INFORMATION:
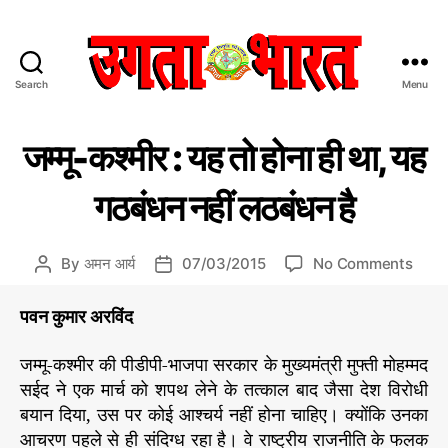
Search
Menu
उ
ग
C
वि
ता
जम्मू-कश्मीर : यह तो होना ही था, यह
वि
a
भा
धा
t
र
गठबंधन नहीं लठबंधन है
e
त
g
:
o
हिं
o
By
अमन आर्य
07/03/2015
No Comments
P
P
r
दी
n
o
o
i
स
ज
s
s
पवन कुमार अरविंद
e
मा
म्मू
t
t
s
चा
-
a
d
जम्मू-कश्मीर की पीडीपी-भाजपा सरकार के मुख्यमंत्री मुफ्ती मोहम्मद
र
क
u
a
प
सईद ने एक मार्च को शपथ लेने के तत्काल बाद जैसा देश विरोधी
श्मी
t
t
त्र
बयान दिया, उस पर कोई आश्चर्य नहीं होना चाहिए। क्योंकि उनका
र
h
e
आचरण पहले से ही संदिग्ध रहा है। वे राष्ट्रीय राजनीति के फलक
:
o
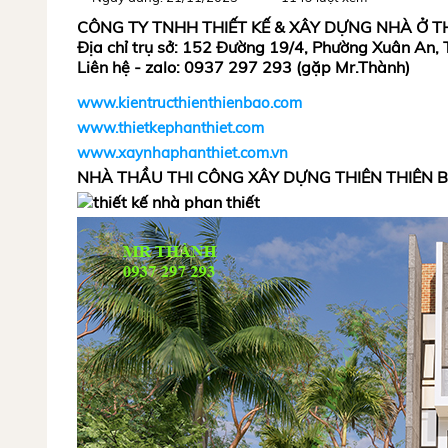
CÔNG TY TNHH THIẾT KẾ & XÂY DỰNG NHÀ Ở T
Địa chỉ trụ sở: 152 Đường 19/4, Phường Xuân An,
Liên hệ - zalo: 0937 297 293 (gặp Mr.Thành)
www.kientructhienthienbao.com
www.thietkephanthiet.com
www.xaynhaphanthiet.com.vn
NHÀ THẦU THI CÔNG XÂY DỰNG THIÊN THIÊN 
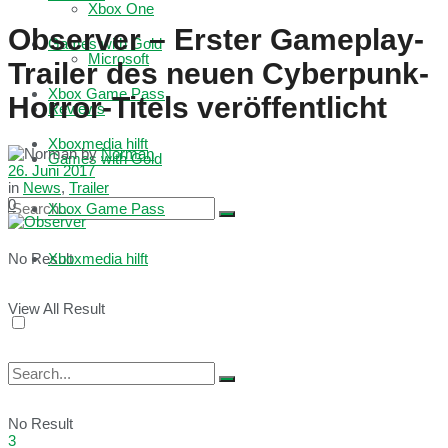
Xbox One
Observer – Erster Gameplay-
Games with Gold
Microsoft
Trailer des neuen Cyberpunk-
Xbox Game Pass
Horror-Titels veröffentlicht
Reviews
Xboxmedia hilft
by
Norman
Games with Gold
26. Juni 2017
in
News
,
Trailer
0
Xbox Game Pass
No Result
Xboxmedia hilft
View All Result
No Result
3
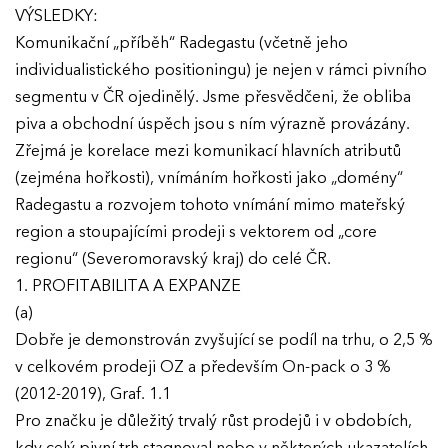
VÝSLEDKY:
Komunikační „příběh“ Radegastu (včetně jeho
individualistického positioningu) je nejen v rámci pivního
segmentu v ČR ojedinělý. Jsme přesvědčeni, že obliba
piva a obchodní úspěch jsou s ním výrazně provázány.
Zřejmá je korelace mezi komunikací hlavních atributů
(zejména hořkosti), vnímáním hořkosti jako „domény“
Radegastu a rozvojem tohoto vnímání mimo mateřský
region a stoupajícími prodeji s vektorem od „core
EFFIE 2026
regionu“ (Severomoravský kraj) do celé ČR.
1. PROFITABILITA A EXPANZE
O EFFIE
(a)
Dobře je demonstrován zvyšující se podíl na trhu, o 2,5 %
AKTUALITY
v celkovém prodeji OZ a především On-pack o 3 %
(2012-2019), Graf. 1.1
VÝSLEDKY
Pro značku je důležitý trvalý růst prodejů i v obdobích,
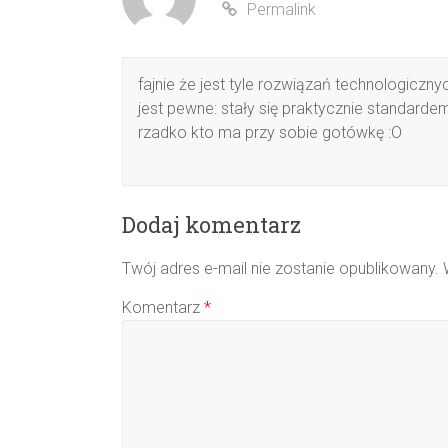
Permalink
fajnie że jest tyle rozwiązań technologiczn
jest pewne: stały się praktycznie standarde
rzadko kto ma przy sobie gotówkę :O
Dodaj komentarz
Twój adres e-mail nie zostanie opublikowany.
Komentarz
*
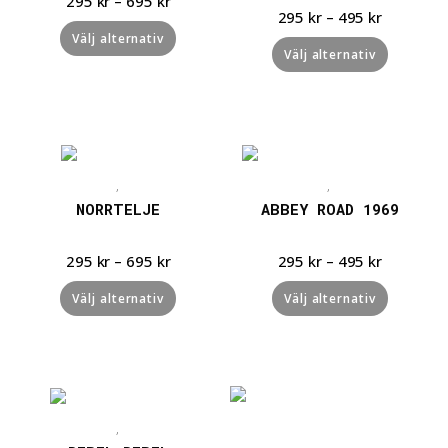
295
kr
–
695
kr
295
kr
–
495
kr
Välj alternativ
Välj alternativ
Snabbvisning
Snabbvisning
,
,
NORRTELJE
ABBEY ROAD 1969
295
kr
–
695
kr
295
kr
–
495
kr
Välj alternativ
Välj alternativ
Snabbvisning
Snabbvisning
,
,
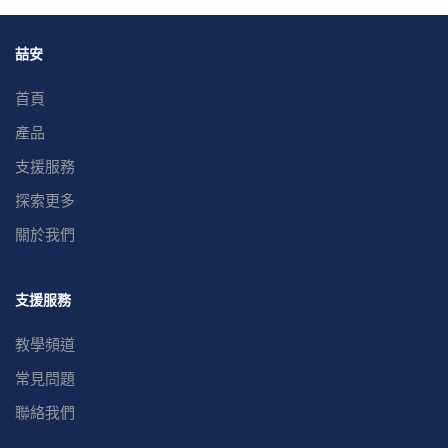
喆安
首頁
產品
支援服務
探索更多
關於我們
支援服務
教學頻道
常見問題
聯絡我們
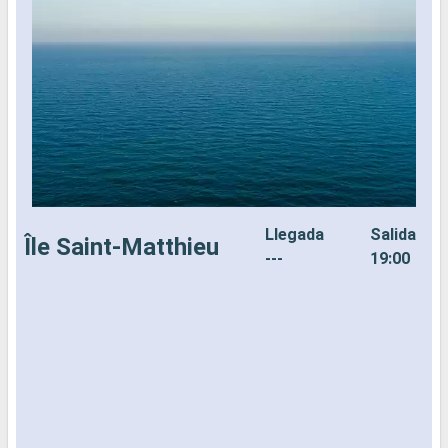
Llegada
Salida
Île Saint-Matthieu
---
19:00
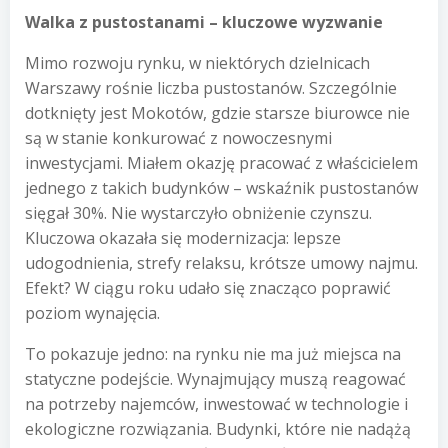
Walka z pustostanami – kluczowe wyzwanie
Mimo rozwoju rynku, w niektórych dzielnicach
Warszawy rośnie liczba pustostanów. Szczególnie
dotknięty jest Mokotów, gdzie starsze biurowce nie
są w stanie konkurować z nowoczesnymi
inwestycjami. Miałem okazję pracować z właścicielem
jednego z takich budynków – wskaźnik pustostanów
sięgał 30%. Nie wystarczyło obniżenie czynszu.
Kluczowa okazała się modernizacja: lepsze
udogodnienia, strefy relaksu, krótsze umowy najmu.
Efekt? W ciągu roku udało się znacząco poprawić
poziom wynajęcia.
To pokazuje jedno: na rynku nie ma już miejsca na
statyczne podejście. Wynajmujący muszą reagować
na potrzeby najemców, inwestować w technologie i
ekologiczne rozwiązania. Budynki, które nie nadążą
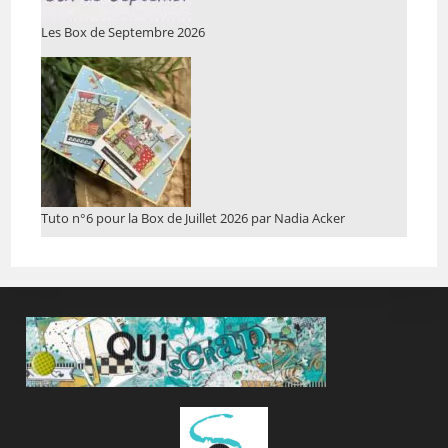
Les Box de Septembre 2026
Tuto n°6 pour la Box de Juillet 2026 par Nadia Acker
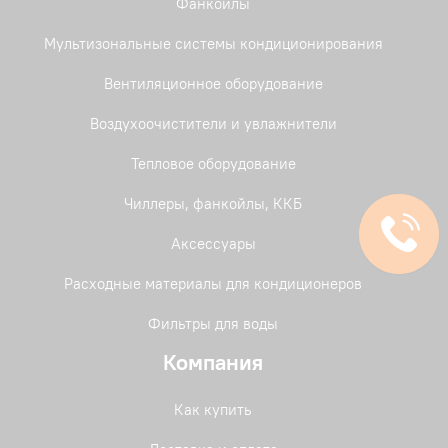
Фанкойлы
Мультизональные системы кондиционирования
Вентиляционное оборудование
Воздухоочистители и увлажнители
Тепловое оборудование
Чиллеры, фанкойлы, ККБ
Аксессуары
Расходные материалы для кондиционеров
Фильтры для воды
Компания
Как купить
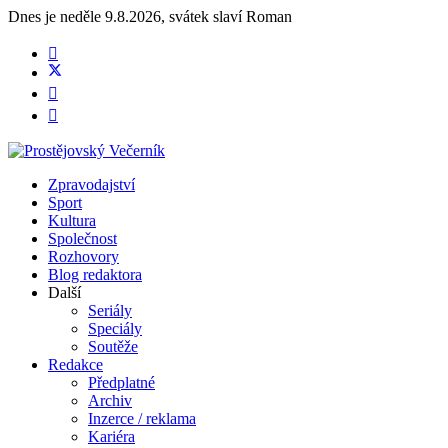
Dnes je
neděle 9.8.2026
,
svátek slaví
Roman
Zpravodajství
Sport
Kultura
Společnost
Rozhovory
Blog redaktora
Další
Seriály
Speciály
Soutěže
Redakce
Předplatné
Archiv
Inzerce / reklama
Kariéra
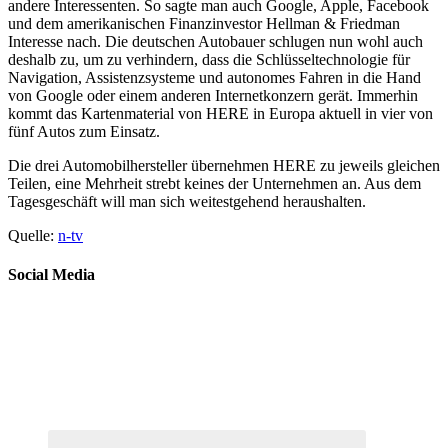
andere Interessenten. So sagte man auch Google, Apple, Facebook
und dem amerikanischen Finanzinvestor Hellman & Friedman
Interesse nach. Die deutschen Autobauer schlugen nun wohl auch
deshalb zu, um zu verhindern, dass die Schlüsseltechnologie für
Navigation, Assistenzsysteme und autonomes Fahren in die Hand
von Google oder einem anderen Internetkonzern gerät. Immerhin
kommt das Kartenmaterial von HERE in Europa aktuell in vier von
fünf Autos zum Einsatz.
Die drei Automobilhersteller übernehmen HERE zu jeweils gleichen
Teilen, eine Mehrheit strebt keines der Unternehmen an. Aus dem
Tagesgeschäft will man sich weitestgehend heraushalten.
Quelle:
n-tv
Social Media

WORK ITEM: Look through the entries above and find each line where the word "auch" occurs; copy those lines.

OUTPUT FOR THIS TASK:
andere Interessenten. So sagte man auch Google, Apple, Facebook
Interesse nach. Die deutschen Autobauer schlugen nun wohl auch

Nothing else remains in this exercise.